Single by Green Leaves
- Released: April 4, 2001
- Genre: J-pop; dance-pop; disco;
- Length: 3:55
- Label: Pony Canyon
- Songwriter: Hideki Fujisawa

= Yatta (song) =

"Yatta!" (やった "Hooray") is a 2001 parody song by the fictional Japanese boy band Green Leaves (はっぱ隊, Happa-tai). The song title, yatta, is the past tense of the Japanese verb yaru ("to do"), an exclamation meaning "It's done!", "I did it!", "Ready!" or "All right!" The song and video have been used as a web culture in-joke on many different websites.

==History==
The song was first performed as a sketch on the Japanese sketch comedy show Adventures of a Laughing Dog (笑う犬の冒険, Warau Inu no Bōken), known as Silly Go Lucky in the United States, where Happa-tai is portrayed by some of Japan's most well-known comedians. The song was written by Hideki Fujisawa, otherwise known as Dance Man (dansu man;ダンス☆マン), who has also written songs for Morning Musume and the animated TV series Sgt. Frog.

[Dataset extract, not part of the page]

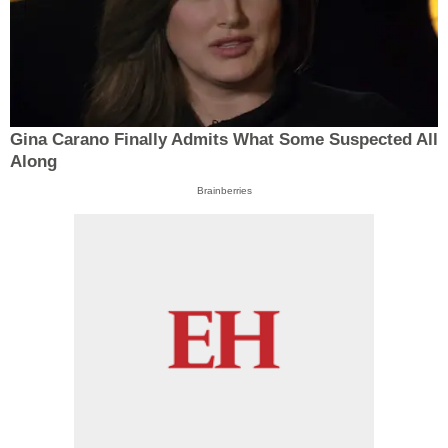
Gina Carano Finally Admits What Some Suspected All
Along
Brainberries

On April 4, 2001, "Yatta!" was released under the Pony Canyon label in Japan. It surprisingly hit No. 6 in the charts and went triple-platinum in Japan within a number of weeks. While the song was intended to be humorous, some viewers outside Japan assumed it to be earnest, perhaps due to the obvious work that went into the special effects in the video. The incomprehensibility of such an elaborate video enhanced its popularity among Western audiences who could not understand the Japanese lyrics.

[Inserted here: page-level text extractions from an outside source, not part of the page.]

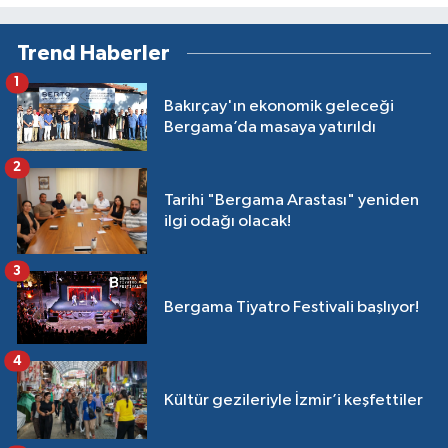
Trend Haberler
1
Bakırçay'ın ekonomik geleceği
Bergama’da masaya yatırıldı
2
Tarihi "Bergama Arastası" yeniden
ilgi odağı olacak!
3
Bergama Tiyatro Festivali başlıyor!
4
Kültür gezileriyle İzmir’i keşfettiler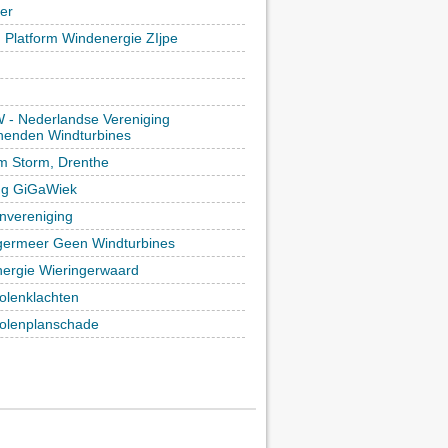
ker
h Platform Windenergie ZIjpe
- Nederlandse Vereniging
enden Windturbines
rm Storm, Drenthe
ing GiGaWiek
vereniging
germeer Geen Windturbines
ergie Wieringerwaard
lenklachten
lenplanschade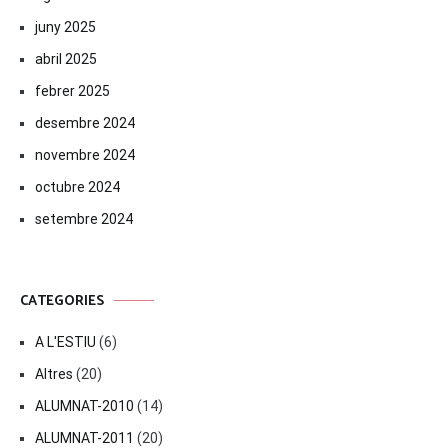
juny 2025
abril 2025
febrer 2025
desembre 2024
novembre 2024
octubre 2024
setembre 2024
CATEGORIES
A L'ESTIU
(6)
Altres
(20)
ALUMNAT-2010
(14)
ALUMNAT-2011
(20)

The actors who performed as Happa-tai were brought to perform "Yatta!" in the US on Jimmy Kimmel Live!. Host Jimmy Kimmel compared himself to Ed Sullivan introducing the Beatles in their first American performance.

==Music video==
The video features the band members singing and dancing exuberantly. Their signature moves include flexing their biceps and hopping from one foot to the other, performed while wearing only underwear with a large green Monstera leaf on the front, and white sneakers when outdoors. Their synchronized dancing and personalized poses for the camera parody the boy band craze of the early 2000s, while the sketch satirizes many of the stereotypes of Japanese pop culture, mainly doramas, sports TV shows and the shōjo manga aesthetic. This includes a group shot on a street filled with floating sakura blossoms, with the band's members posing energetically towards the camera, and a brief romantic interlude during the song's bridge, where a member receives a smile from a woman passing by in the street and stares at her longingly before being comforted by his partners.

== Members of Green Leaves ==
- Kiyotaka Nanbara (leader)
- Jun Nagura
- Taizo Harada
- Ken Horiuchi
- Jun Oki
- Noboru Ouchi (replaced by Ryuhei Ueshima during the band's reunion on Jimmy Kimmel Live!)